Could you please elaborate a little more on your paragraph "take a portion of your rollover money", specifically regarding rmds? Thank you Sam
Terry Says
OK, suppose you retire and face the decision of what to do with your 40l(k). I typically suggest rolling it over into an IRA rollover account at a place like Vanguard, Fidelity or T. Rowe Price. (The only exception might be if you have a special deal inside your plan that offers you a higher interest rate safe investment, or if you have company stock. In the latter situation, check with your accountant for special treatment of company stock.) Sadly, many retirees are literally "attacked" by salespeople offering them "great deals" on all kinds of investments -- including annuities.
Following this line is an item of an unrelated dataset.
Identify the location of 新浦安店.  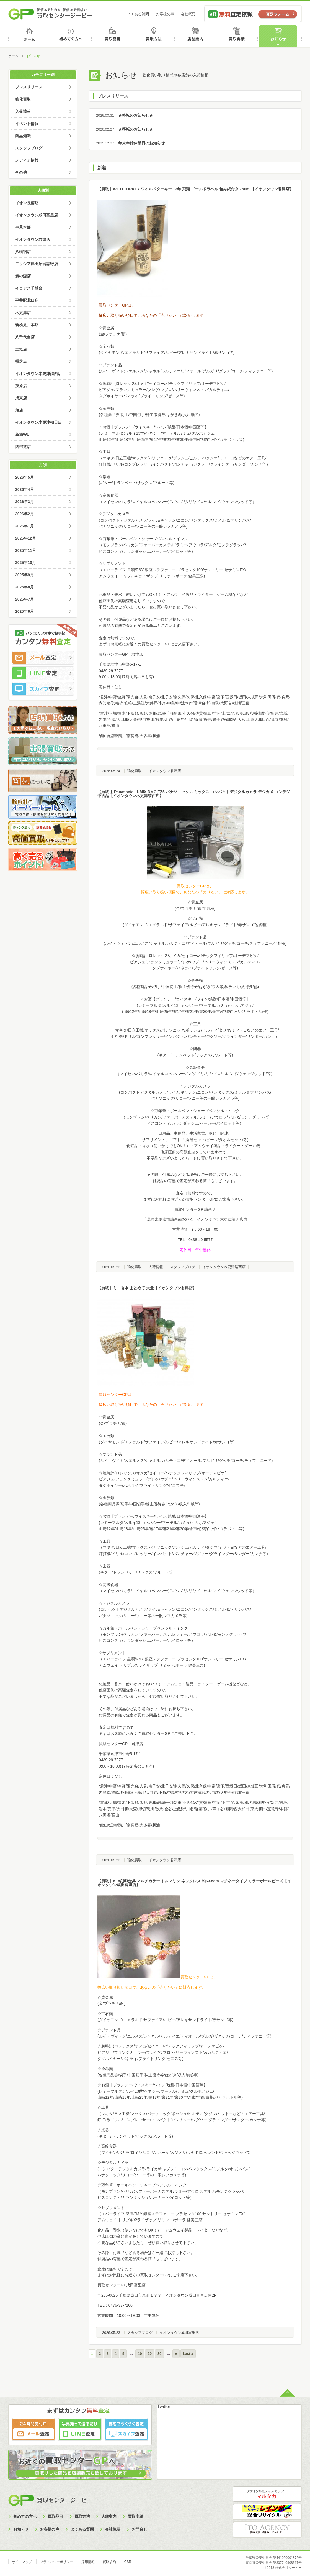 (23, 434).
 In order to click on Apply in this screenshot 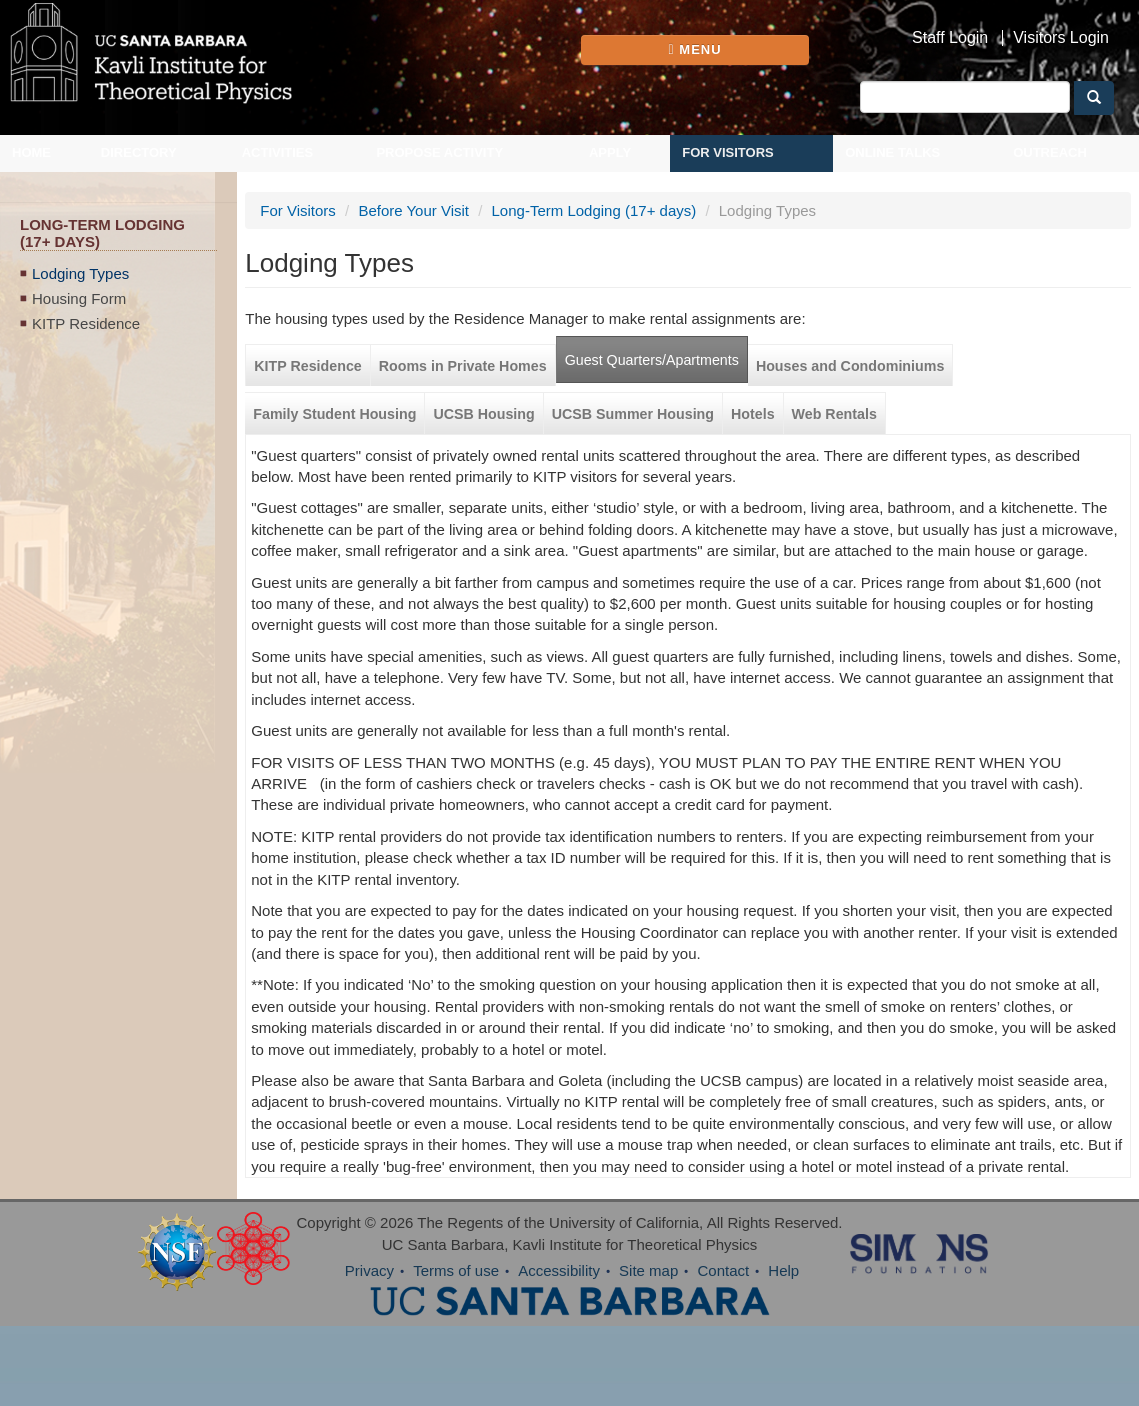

Usually those are great deals for the salesman, not so good for the retiree! Now, it's understandable that you might want to use a "portion" --perhaps 25 or 30 percent -- of your rollover to buy a lifetime annuity -- a check a month of your life, or yours and your spouse's life. But that will be a fixed amount, and might not keep up with inflation when it returns (and it will!)) That's why I recommended only a "portion" of your money be invested in this way. When it comes time to take RMDs, the money from the annuity can be used to (partly) fulfill the required withdrawal. And if you buy a "deferred income annuity" that doesn't start paying out until you are well into retirement, the amount you invest in it (limited to 25% of your IRA to a max of $125,000) will not be included in the RMD calculation.